Zamira Mouratbekova, l'une de ces médiums, affirme avoir reçu un message du monde des esprits ordonnant aux autorités d'enterrer la momie: "Elle n'était jamais morte", affirme-t-elle à l'AFP.

"En l'enterrant à nouveau, nous avons évité un bain de sang à l'élection", ajoute-t-elle, dénonçant les appels des scientifiques à la déterrer comme une grave erreur.

- 'Pseudo-musulmans' -

Kadycha Tachbaïeva, la principale archéologue du pays, qui a participé à la commission sur la momie, dénonce pour sa part une décision motivée par les conseils de charlatans.

"On s'imagine que ces gens ne sont que des sectaires et des marginaux. Mais ils se font entendre et l'Etat fait écho à leurs positions", regrette-t-elle.

Bien que le Kirghizstan soit majoritairement musulman, les pratiques chamaniques et les superstitions sont encore très répandues.

En 2011, les députés avaient sacrifié rituellement sept moutons dans le bâtiment du Parlement pour exorciser les "mauvais esprits".

Le président sortant Almazbek Atambaïev a condamné l'enterrement de la momie, dénonçant les "pseudo-musulmans" qui "croient les dires de tous les clairvoyants".

Un des membres de son parti, participant à une commission parlementaire créée après l'enterrement, pour décider une fois encore du sort de la momie, s'est néanmoins prononcé pour laisser la relique sous terre.

"Est-elle Kirghize ? Est-elle musulmane ? Nous ne savons rien de cette momie", dont la mort précède sans aucun doute la naissance de l'Islam, a indiqué le député Ryskeldi Mombekov.

"La déterrer de nouveau serait du vandalisme", a-t-il déclaré lors d'une session tendue du Parlement début octobre.

- 'Âge d'obscurantisme' -

Des archéologues du monde entier ont condamné l'enterrement de la momie comme un pas en arrière pour la science.

"Exhumez la momie et renvoyez la dans un musée immédiatement", suggère Victor Mair, professeur à l'université de Pennsylvanie, interrogé par l'AFP.

Ce chercheur a étudié les momies dites du Tarim, dont des centaines ont été découvertes en Chine, dans les régions frontalières du Kirghizstan.
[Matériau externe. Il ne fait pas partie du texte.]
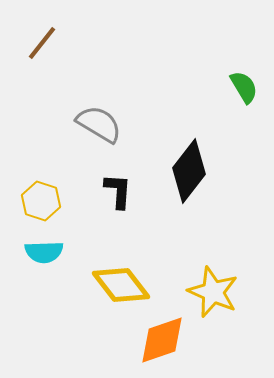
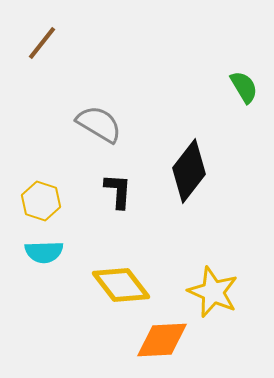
orange diamond: rotated 16 degrees clockwise
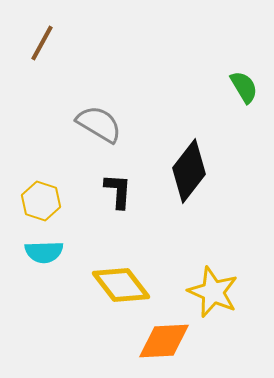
brown line: rotated 9 degrees counterclockwise
orange diamond: moved 2 px right, 1 px down
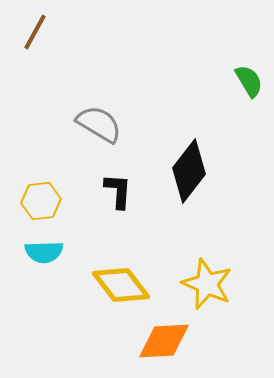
brown line: moved 7 px left, 11 px up
green semicircle: moved 5 px right, 6 px up
yellow hexagon: rotated 24 degrees counterclockwise
yellow star: moved 6 px left, 8 px up
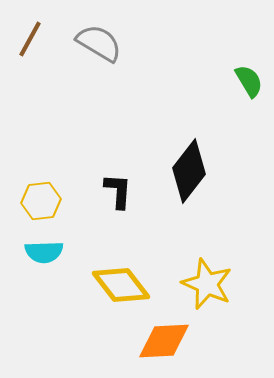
brown line: moved 5 px left, 7 px down
gray semicircle: moved 81 px up
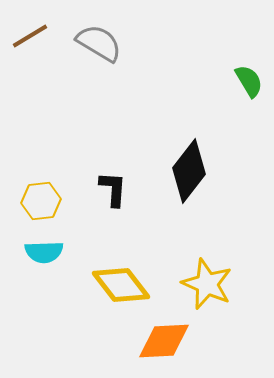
brown line: moved 3 px up; rotated 30 degrees clockwise
black L-shape: moved 5 px left, 2 px up
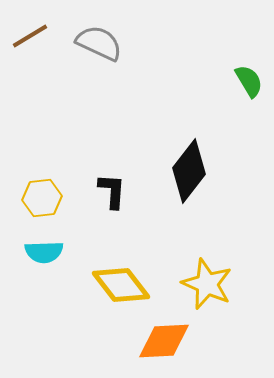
gray semicircle: rotated 6 degrees counterclockwise
black L-shape: moved 1 px left, 2 px down
yellow hexagon: moved 1 px right, 3 px up
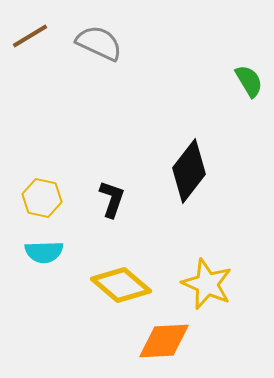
black L-shape: moved 8 px down; rotated 15 degrees clockwise
yellow hexagon: rotated 18 degrees clockwise
yellow diamond: rotated 12 degrees counterclockwise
Les spécialistes estiment que ces momies, qui ont été préservées grâce aux conditions rudes de la région, sont essentielles à la compréhension des grandes routes de migration humaines.
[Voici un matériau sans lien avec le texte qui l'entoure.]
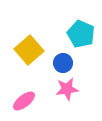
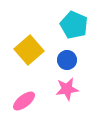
cyan pentagon: moved 7 px left, 9 px up
blue circle: moved 4 px right, 3 px up
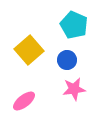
pink star: moved 7 px right
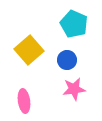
cyan pentagon: moved 1 px up
pink ellipse: rotated 60 degrees counterclockwise
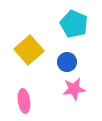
blue circle: moved 2 px down
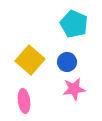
yellow square: moved 1 px right, 10 px down; rotated 8 degrees counterclockwise
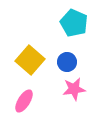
cyan pentagon: moved 1 px up
pink ellipse: rotated 40 degrees clockwise
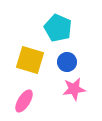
cyan pentagon: moved 16 px left, 5 px down
yellow square: rotated 24 degrees counterclockwise
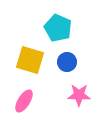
pink star: moved 5 px right, 6 px down; rotated 10 degrees clockwise
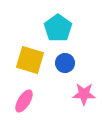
cyan pentagon: rotated 12 degrees clockwise
blue circle: moved 2 px left, 1 px down
pink star: moved 5 px right, 1 px up
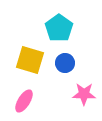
cyan pentagon: moved 1 px right
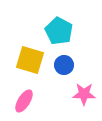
cyan pentagon: moved 3 px down; rotated 8 degrees counterclockwise
blue circle: moved 1 px left, 2 px down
L'une des justifications officielles de l'enterrement de la momie est qu'il s'agit "d'une femme ordinaire", et non d'un chef méritant conservation comme Lénine.
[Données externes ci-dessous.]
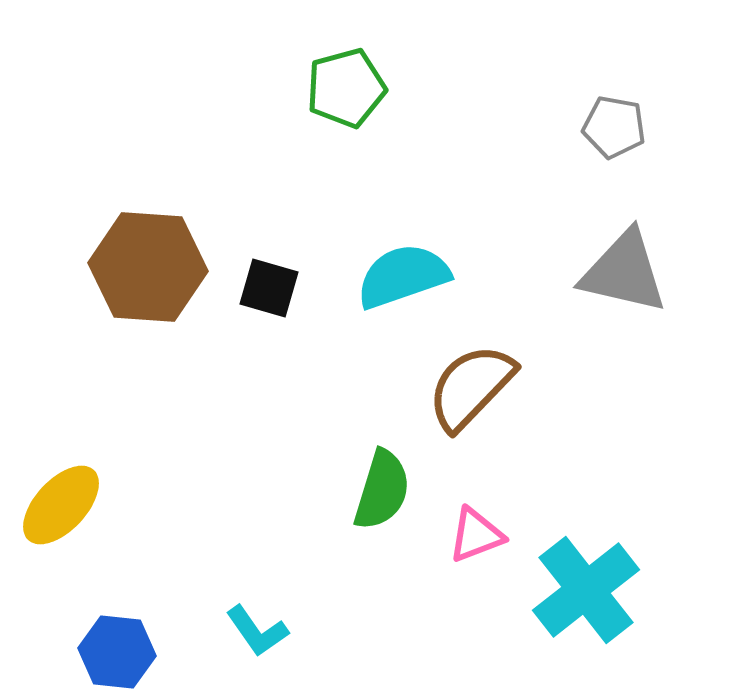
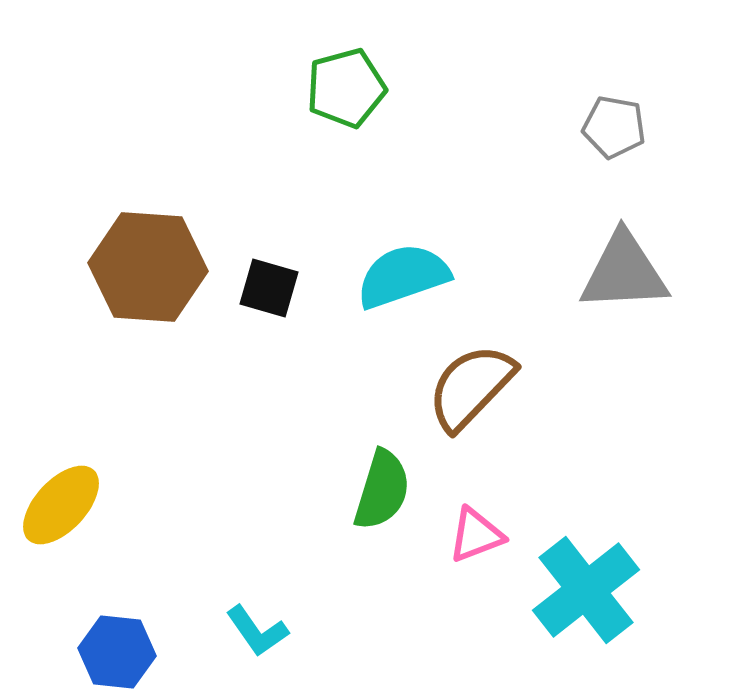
gray triangle: rotated 16 degrees counterclockwise
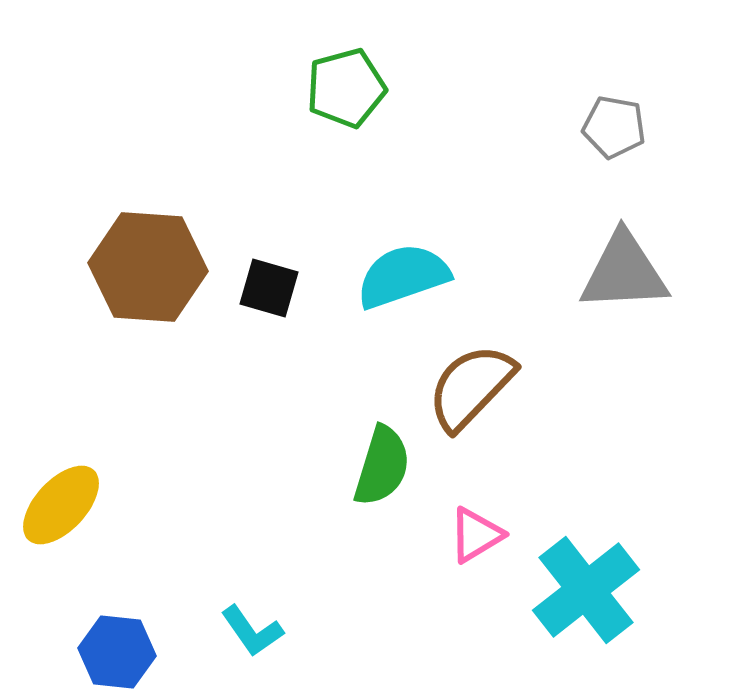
green semicircle: moved 24 px up
pink triangle: rotated 10 degrees counterclockwise
cyan L-shape: moved 5 px left
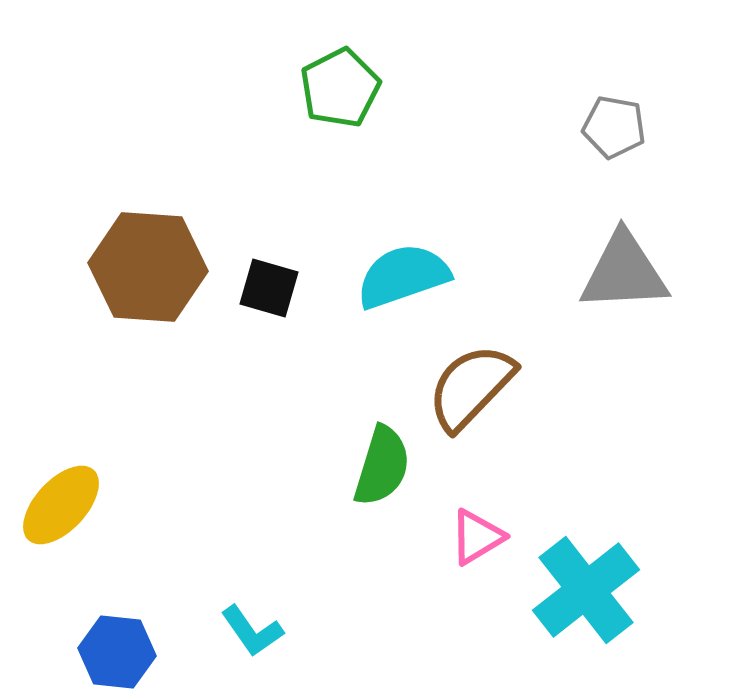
green pentagon: moved 6 px left; rotated 12 degrees counterclockwise
pink triangle: moved 1 px right, 2 px down
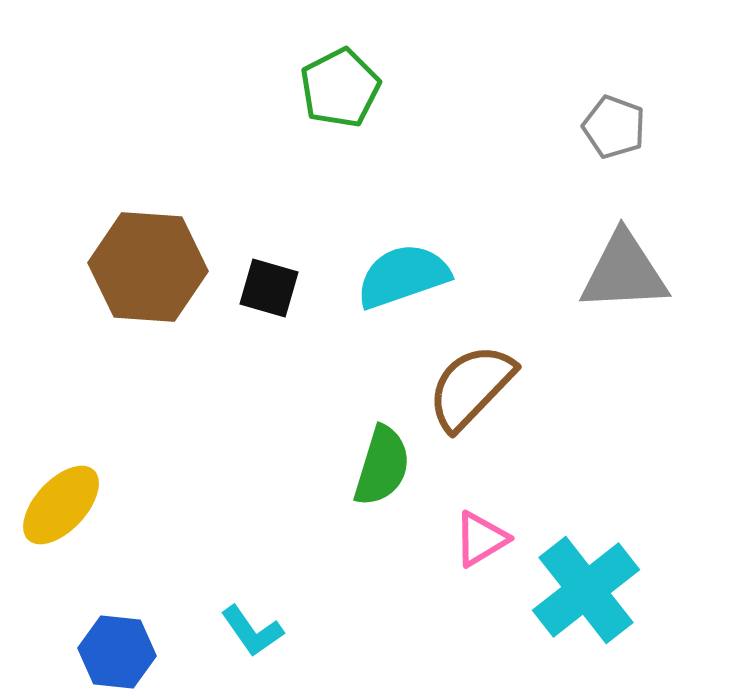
gray pentagon: rotated 10 degrees clockwise
pink triangle: moved 4 px right, 2 px down
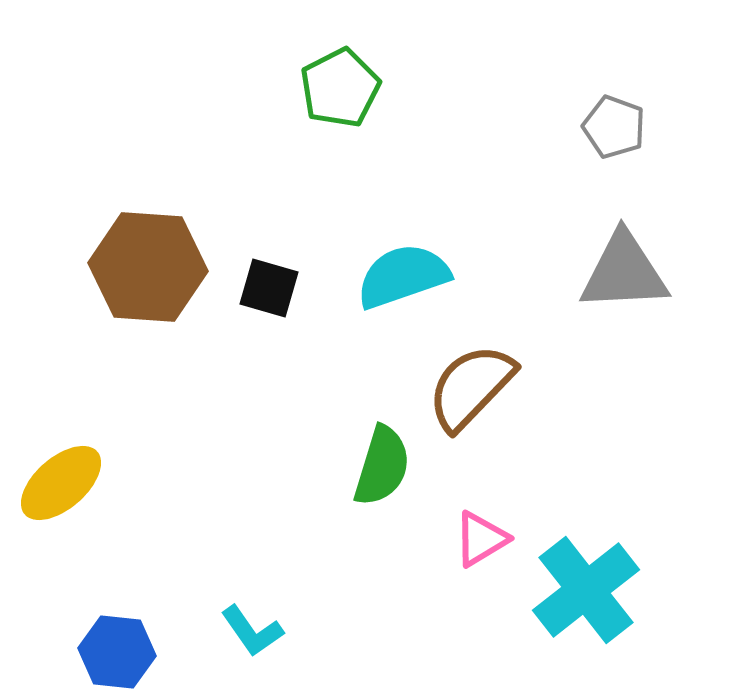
yellow ellipse: moved 22 px up; rotated 6 degrees clockwise
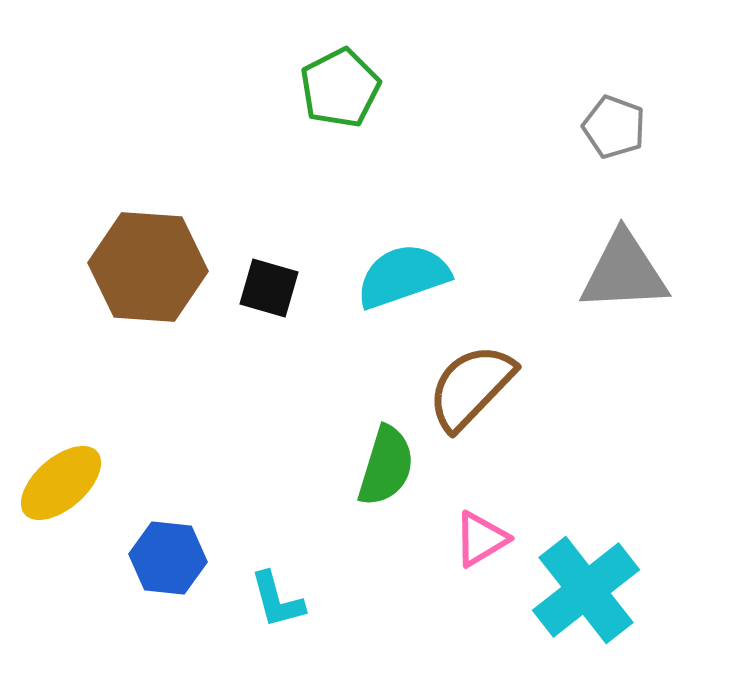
green semicircle: moved 4 px right
cyan L-shape: moved 25 px right, 31 px up; rotated 20 degrees clockwise
blue hexagon: moved 51 px right, 94 px up
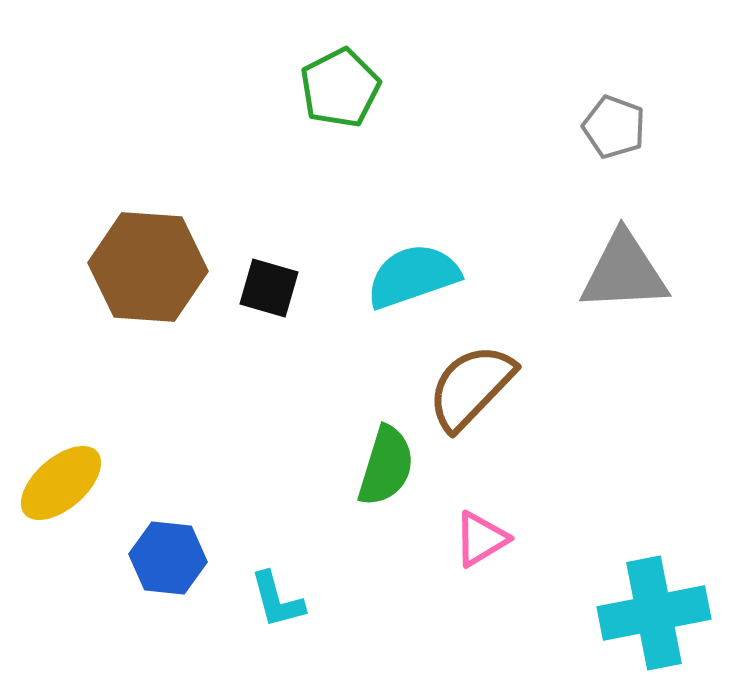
cyan semicircle: moved 10 px right
cyan cross: moved 68 px right, 23 px down; rotated 27 degrees clockwise
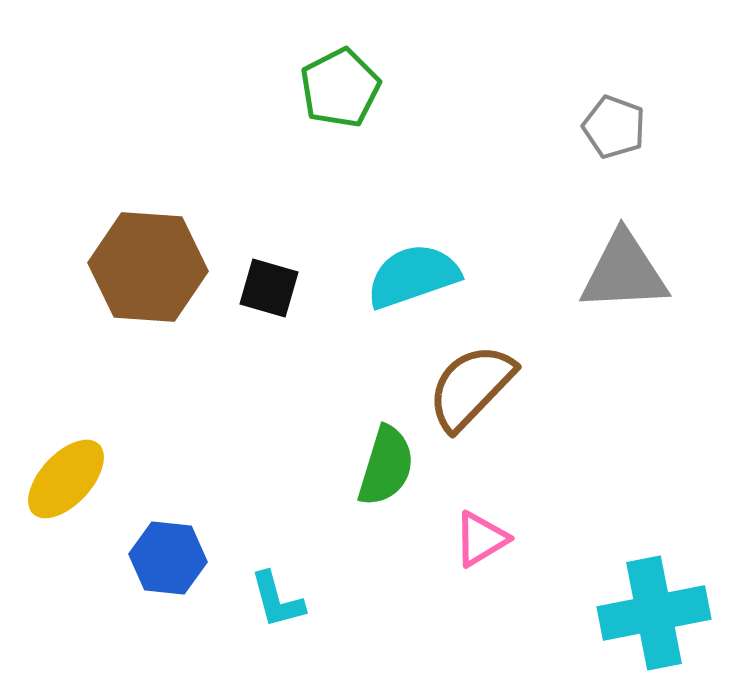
yellow ellipse: moved 5 px right, 4 px up; rotated 6 degrees counterclockwise
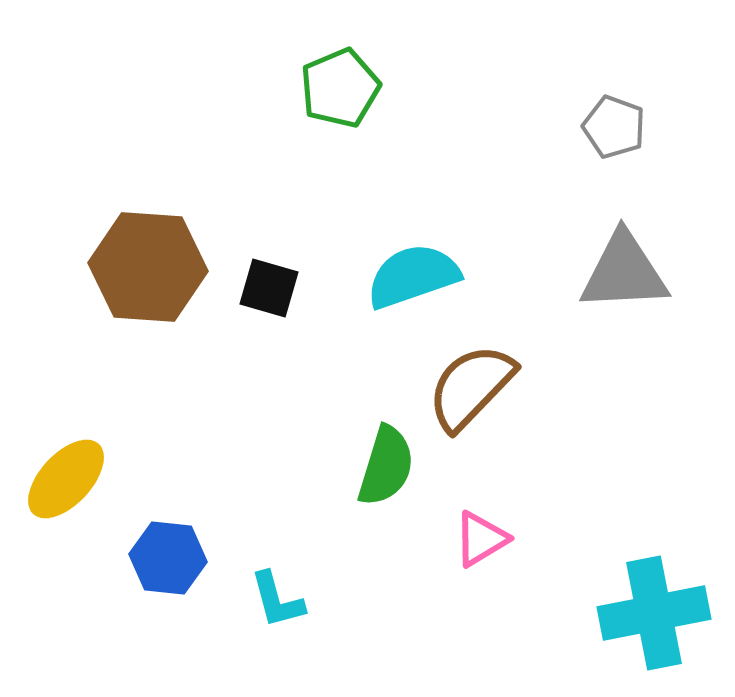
green pentagon: rotated 4 degrees clockwise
"Nous connaissons son sexe, nous savons qu'elle était plutôt jeune lorsqu'elle est décédée. Nous pourrions apprendre encore plus avec des tests ADN, mais nous manquons de spécialistes", assure Kadycha Tachbaïeva.

Avec ses collègues archéologues, elle accuse les médiums autoproclamés kirghizes d'alimenter un débat stérile sur le sort de la momie avec des "absurdités": "J'ai bien peur que nous ne soyons destinés à un âge d'obscurantisme".